A block of 2 flats called `Staff Flat' were also purchased. These are for letting purposes.

The land known as Smith, McRitchie is being prepared for farming purposes, pending development and resale at a profit which will be returned as taxable income.''

The next document on which counsel relied was the balance sheet of Mr Cole's affairs as at 30 June 1973 which accompanied the 1973 return of income and disclosed as capital profit:

``Surplus arising on sale of farmlands $175,015.30.''

The balance sheet of Mr Cole accompanying the 1974 return of income contained the statement: ``surplus arising on sale of farmlands $88,346.87.''

Counsel for Mr Cole argued that, when these documents are read together, they constitute full and true disclosure of all the material facts necessary for the assessment. Reliance was placed upon a number of the reported cases including
Foster v. F.C. of T. (1951) 82 C.L.R. 606;
Australasian Jam Co. Pty. Limited v. F.C. of T. (1953) 10 A.T.D. 217;
Austin Distributors Pty. Limited v. F.C. of T. (1964) 13 A.T.D. 429;
W. Thomas & Co. Pty. Limited v. F.C. of T. (1965) 14 A.T.D. 78 and
Watson v. F.C. of T. 84 ATC 4606.

The statement in the note to the 1970 return of income of Mr Cole that the profit when made from the sale of Green's, Smith's and McRitchie's would be returned as taxable income was an assurance which was not honoured. Also Green's was never identified as a farming property. The 1973 and 1974 returns refer simply to the surplus arising on the sale of farmlands and treat it as a capital receipt, statements inconsistent in the balance sheets of Mr Cole for those two years with the promises held out in the 1970 returns. I do not see how an assurance in an earlier return of income that profits when realised from the sale of land will be returned as taxable income which is not honoured, when coupled with the fact that in the later years of income the profits are treated inconsistently with the earlier promise, namely, as a capital receipt, can be relied on to constitute full and true disclosure of all material facts necessary for the assessment. Plainly all the relevant facts were not disclosed in either the 1970 or 1973 or 1974 returns of income or any combination of them.
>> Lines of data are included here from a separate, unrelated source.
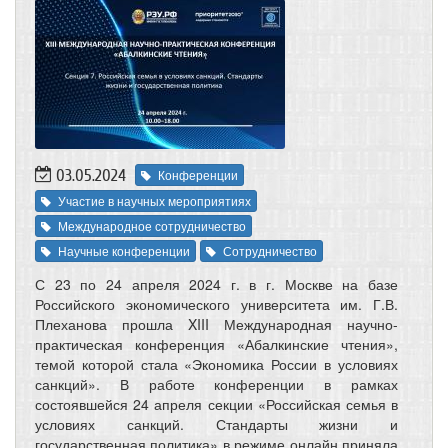
03.05.2024
Конференции
Участие в научных мероприятиях
Международное сотрудничество
Научные конференции
Сотрудничество
С 23 по 24 апреля 2024 г. в г. Москве на базе
Российского экономического университета им. Г.В.
Плеханова прошла XIII Международная научно-
практическая конференция «Абалкинские чтения»,
темой которой стала «Экономика России в условиях
санкций». В работе конференции в рамках
состоявшейся 24 апреля секции «Российская семья в
условиях санкций. Стандарты жизни и
государственная политика» в режиме онлайн приняла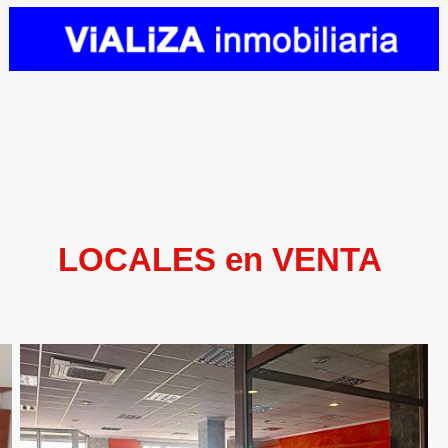
enos
Ventas
Alquileres
Financiación
Bl
LOCALES en VENTA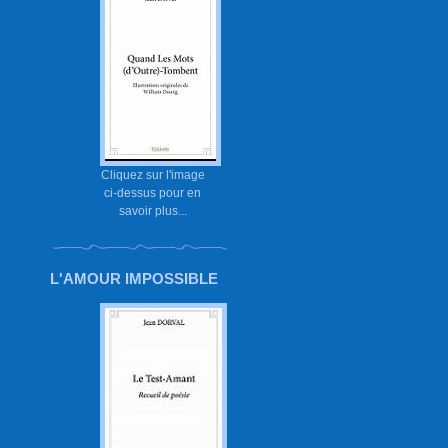
Cliquez sur l'image
ci-dessus pour en
savoir plus...
L'AMOUR IMPOSSIBLE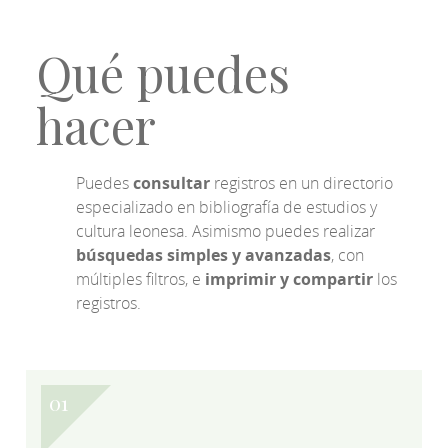
Qué puedes
hacer
Puedes
consultar
registros en un directorio
especializado en bibliografía de estudios y
cultura leonesa. Asimismo puedes realizar
búsquedas simples y avanzadas
, con
múltiples filtros, e
imprimir y compartir
los
registros.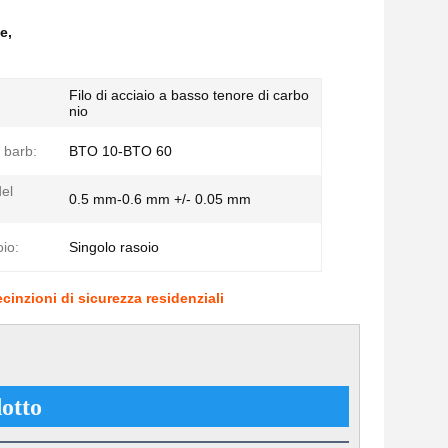
te
,
Filo di acciaio a basso tenore di carbo
nio
 barb:
BTO 10-BTO 60
el
0.5 mm-0.6 mm +/- 0.05 mm
oio:
Singolo rasoio
recinzioni di sicurezza residenziali
otto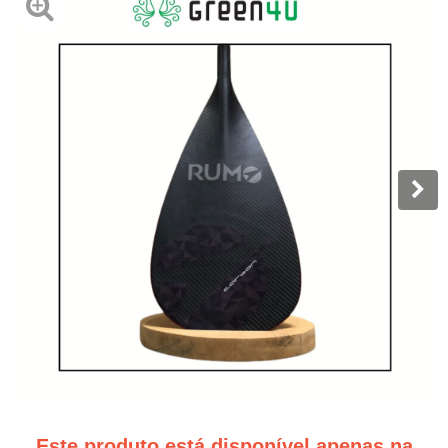
Este produto está disponível apenas na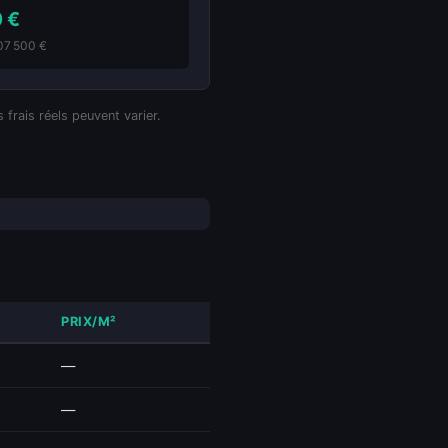
0 €
307 500 €
 frais réels peuvent varier.
PRIX/M²
—
—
Further, as was observed by Stephen J. in
A.L. Hamblin Equipment Pty. Limited v. F.C. of T. 74 ATC 4001; (1974) 130 C.L.R. 159 at ATC p. 4011; C.L.R. p. 175:

``where the taxing legislation fixes upon a taxpayer's purpose as decisive of liability to tax, as does sec. 26(a), it appears to me to be inescapable that full disclosure calls for disclosure of the relevant purpose.''

Plainly no such full disclosure was made in this case. The Full High Court allowed in part the appeal from the judgment of Stephen J., but his Honour's observations with respect to sec. 170 were not overruled: see 74 ATC 4310; (1974) 131 C.L.R. 570. See also
Watson v. F.C. of T. 83 ATC 4336 per Kennedy J. at p. 4351. The submissions of counsel for Mr Cole with respect to full and true disclosure fail.

In my opinion it has not been established that the Tribunal fell into error in any relevant respect. The appeals should be dismissed with costs.